Der Online-Wahlkampf zur Bundestagswahl 2021 nimmt langsam an Fahrt auf – und ist wohl so relevant wie noch nie in der Geschichte der Bundesrepublik. Seit der Corona-Pandemie haben Meinungsbildungen in den Sozialen Netzwerken nochmals deutlich an Relevanz gewonnen – das wissen natürlich auch Interessengruppen aus dem In- und Ausland, die sich an demokratischen Prozessen stören. Auch wenn das Internet in Deutschland für viele – vor allem Politiker – immer noch „Neuland“ ist – eine drastische, direkte Manipulation der Bundestagswahl durch Cyberangriffe wird das Wahlergebnis nicht beeinflussen. Die Cyberabwehr in Deutschland ist zwar föderal aufgebaut und gleicht stellenweise einem Flickenteppich – dennoch stehen Experten bereit, um Cyberangriffe möglichst umfassend zu unterbinden. Eine echte Gefahr droht im Online-Wahlkampf aber durch Fakenews, gestreute Propaganda und gehackte Politiker-Accounts.
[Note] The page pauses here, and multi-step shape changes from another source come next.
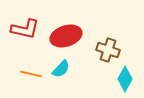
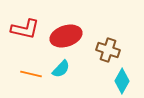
cyan diamond: moved 3 px left, 2 px down
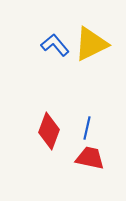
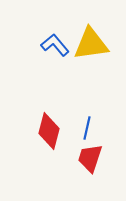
yellow triangle: rotated 18 degrees clockwise
red diamond: rotated 6 degrees counterclockwise
red trapezoid: rotated 84 degrees counterclockwise
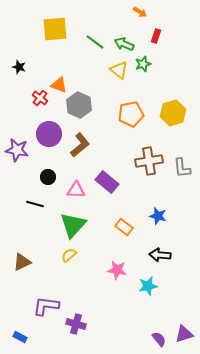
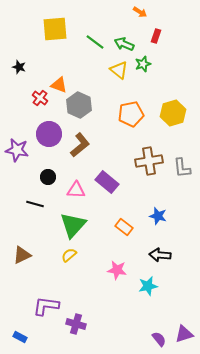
brown triangle: moved 7 px up
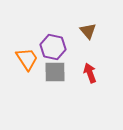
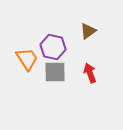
brown triangle: rotated 36 degrees clockwise
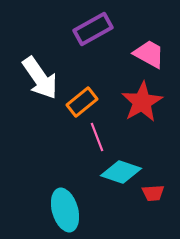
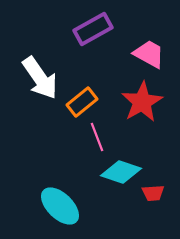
cyan ellipse: moved 5 px left, 4 px up; rotated 30 degrees counterclockwise
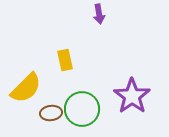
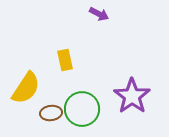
purple arrow: rotated 54 degrees counterclockwise
yellow semicircle: rotated 12 degrees counterclockwise
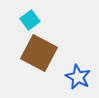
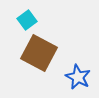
cyan square: moved 3 px left
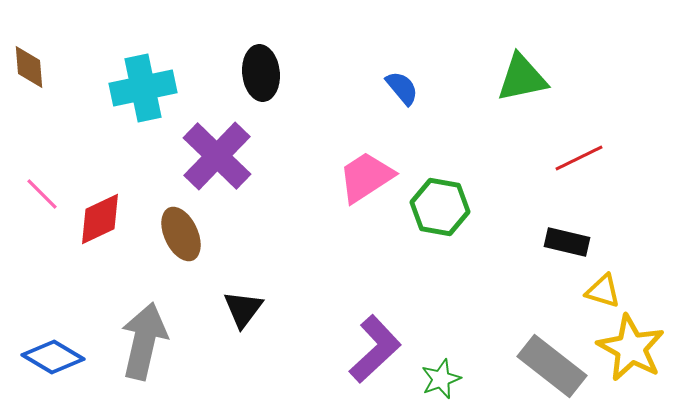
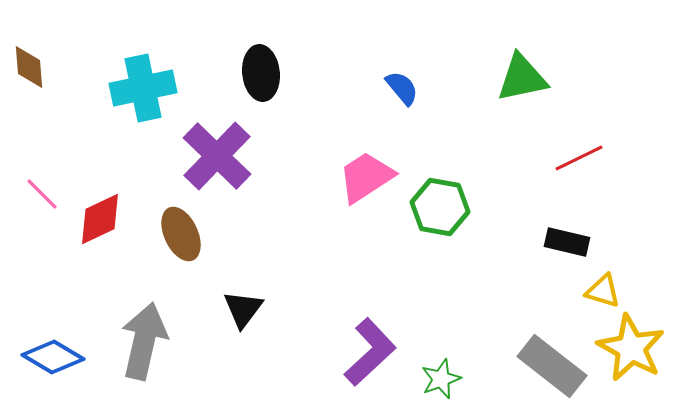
purple L-shape: moved 5 px left, 3 px down
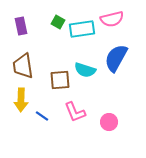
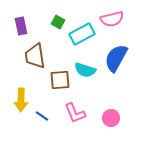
cyan rectangle: moved 5 px down; rotated 20 degrees counterclockwise
brown trapezoid: moved 12 px right, 10 px up
pink L-shape: moved 1 px down
pink circle: moved 2 px right, 4 px up
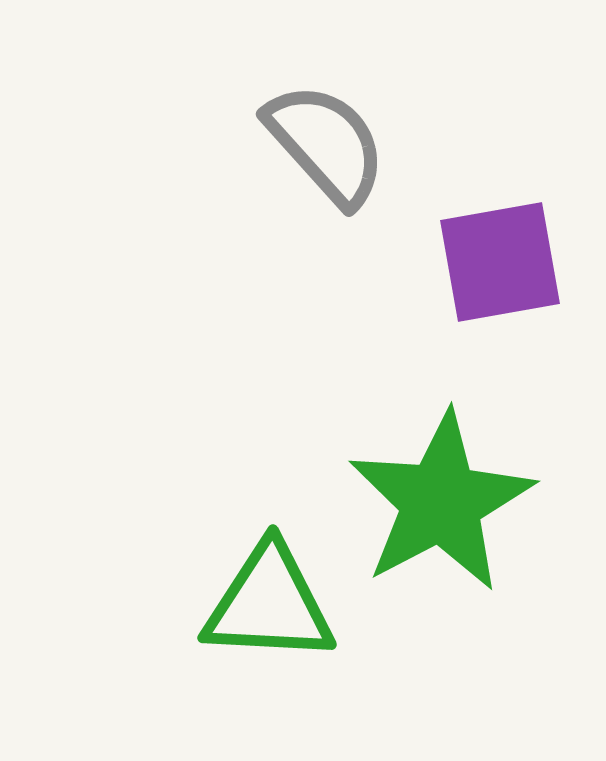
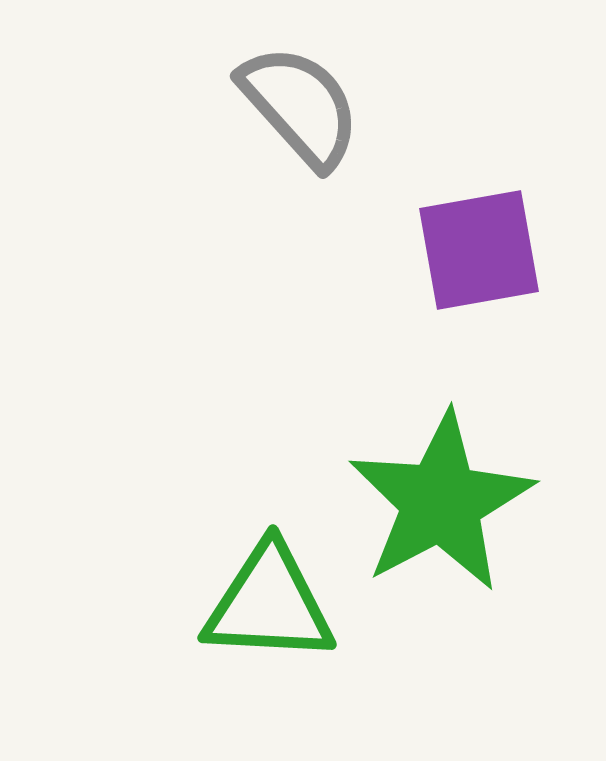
gray semicircle: moved 26 px left, 38 px up
purple square: moved 21 px left, 12 px up
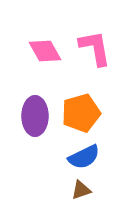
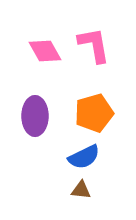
pink L-shape: moved 1 px left, 3 px up
orange pentagon: moved 13 px right
brown triangle: rotated 25 degrees clockwise
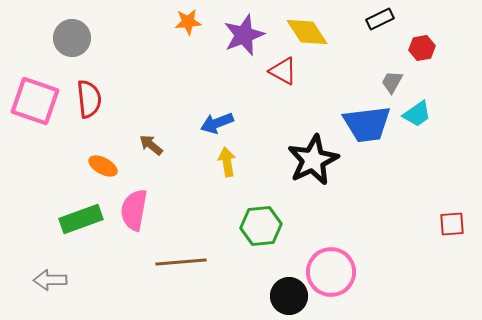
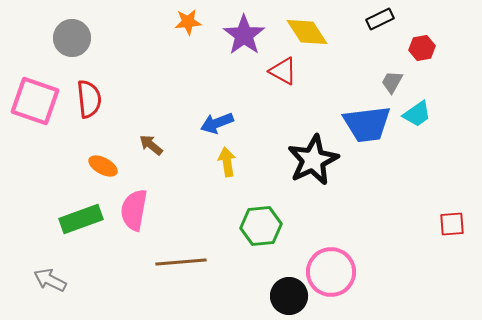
purple star: rotated 15 degrees counterclockwise
gray arrow: rotated 28 degrees clockwise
Auch wenn viele der Verschwörungstheorien rund um die Bundestagswahl 2021 als ausgemachter Unfug leicht erkennbar sind – so schaden sie in der Allgemeinheit doch beträchtlich der Demokratie. Denn der Wahlprozess lebt davon, dass die Mehrheit einer Bevölkerung Vertrauen in das Vorgehen hat. Geht das Vertrauen verloren, bleibt auch von der Demokratie nicht viel übrig.